Toutefois, la réglementation environnementale encadrant l’exploitation et la transformation de ces minerais présente des lacunes, selon Marc Amyot.

« Ce sont des métaux auquel on est moins habitués de voir dans notre environnement et pour lesquels on a mis peu d’efforts [de recherche quant à la] toxicité environnementale », souligne-t-il.

C’est pour ça qu’on travaille fort sur les terres rares présentement, parce qu’il n’y avait pas de normes il y a quelques années.

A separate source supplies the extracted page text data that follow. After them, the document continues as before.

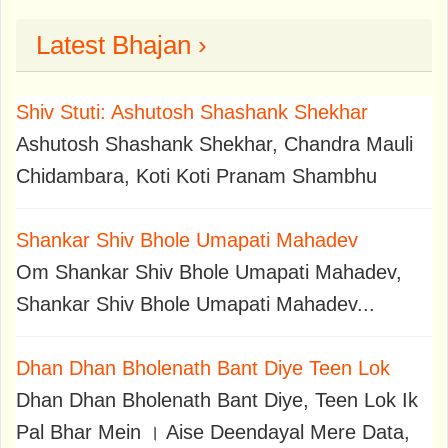
Latest Bhajan ›
Shiv Stuti: Ashutosh Shashank Shekhar
Ashutosh Shashank Shekhar, Chandra Mauli
Chidambara, Koti Koti Pranam Shambhu
Shankar Shiv Bhole Umapati Mahadev
Om Shankar Shiv Bhole Umapati Mahadev,
Shankar Shiv Bhole Umapati Mahadev...
Dhan Dhan Bholenath Bant Diye Teen Lok
Dhan Dhan Bholenath Bant Diye, Teen Lok Ik
Pal Bhar Mein । Aise Deendayal Mere Data,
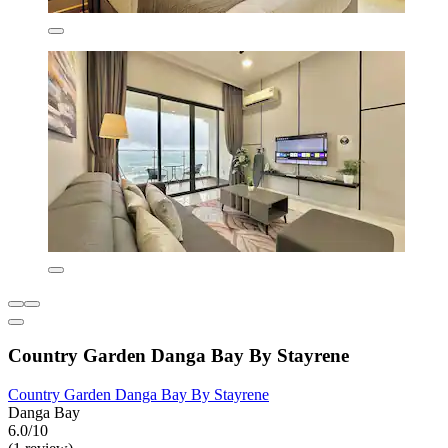
Country Garden Danga Bay By Stayrene
Country Garden Danga Bay By Stayrene
Danga Bay
6.0/10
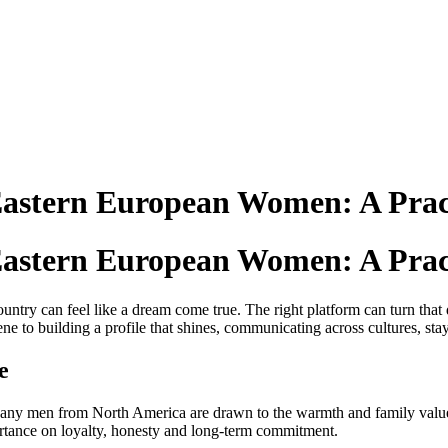
Eastern European Women: A Prac
Eastern European Women: A Prac
ntry can feel like a dream come true. The right platform can turn that d
to building a profile that shines, communicating across cultures, stay
e
s. Many men from North America are drawn to the warmth and family va
rtance on loyalty, honesty and long‑term commitment.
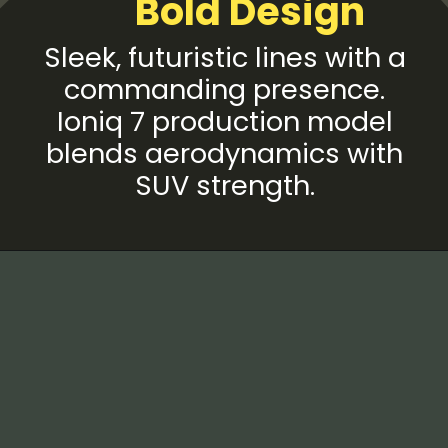
Bold Design
Sleek, futuristic lines with a
commanding presence.
Ioniq 7 production model
blends aerodynamics with
SUV strength.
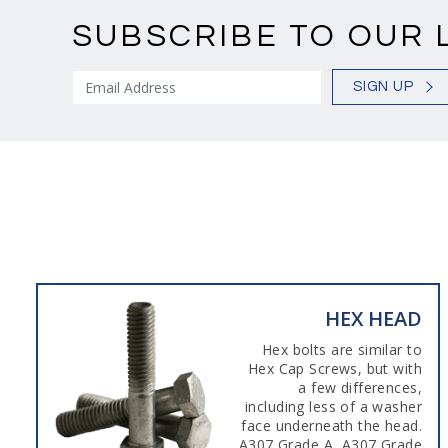
SUBSCRIBE TO OUR 
SIGN UP
HEX HEAD
Hex bolts are similar to
Hex Cap Screws, but with
a few differences,
including less of a washer
face underneath the head.
A307 Grade A, A307 Grade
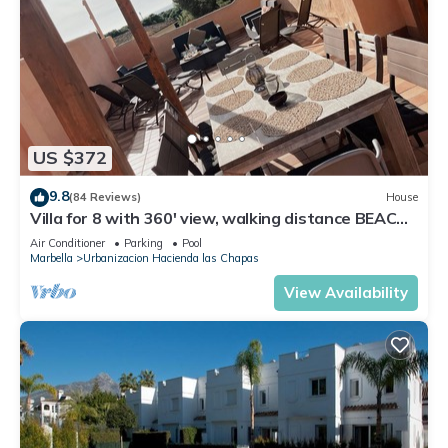
US $372
9.8
(84 Reviews)
House
Villa for 8 with 360' view, walking distance BEACH,
solarium, Pool.
Air Conditioner
Parking
Pool
Marbella
Urbanizacion Hacienda las Chapas
View Availability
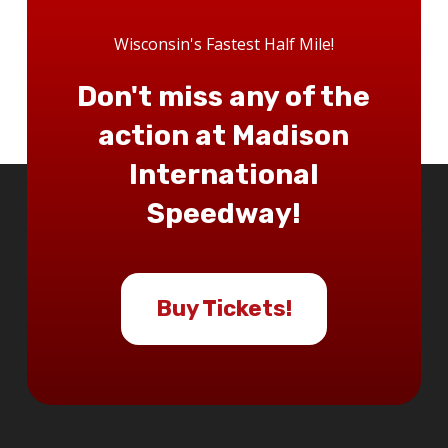
Wisconsin's Fastest Half Mile!
Don't miss any of the
action at Madison
International
Speedway!
Buy Tickets!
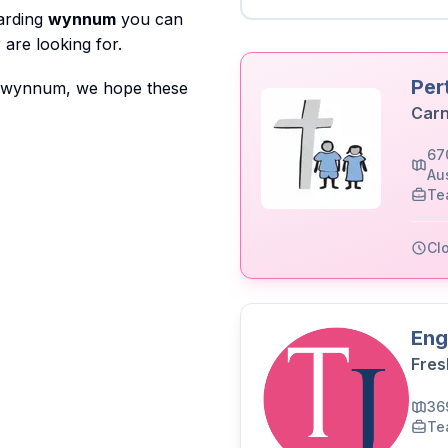
garding
wynnum
you can
are looking for.
Per
to wynnum, we hope these
Carn
67
Aus
Te
Cl
Eng
Fres
36
Te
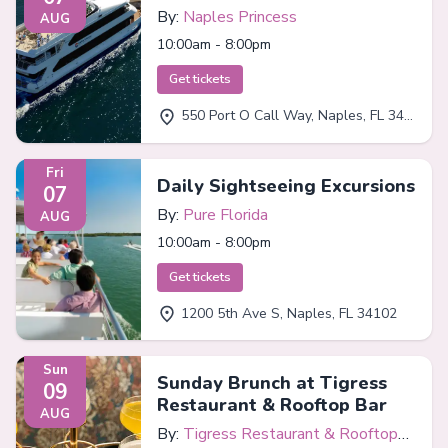
By:
Naples Princess
AUG
10:00am - 8:00pm
Get tickets
550 Port O Call Way, Naples, FL 34102
Fri
Daily Sightseeing Excursions
07
By:
Pure Florida
AUG
10:00am - 8:00pm
Get tickets
1200 5th Ave S, Naples, FL 34102
Sun
Sunday Brunch at Tigress
09
Restaurant & Rooftop Bar
AUG
By:
Tigress Restaurant & Rooftop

Environnement et Changements climatiques Canada a maintenant une norme intérimaire.

Marc Amyot, professeur titulaire en écotoxicologie à l’Université de Montréal

« On essaye d’aider les gouvernements à établir des normes pour les critères de qualité des eaux, les critères de protection de la vie aquatique pour ces nouveaux métaux qu’on va utiliser de plus en plus », ajoute-t-il.

L’exploitation en milieu nordique, sur des territoires autochtones largement composés de pergélisol, s’ajoute à l’équation, alors que peu d’exemples comparables existent actuellement, souligne le chercheur.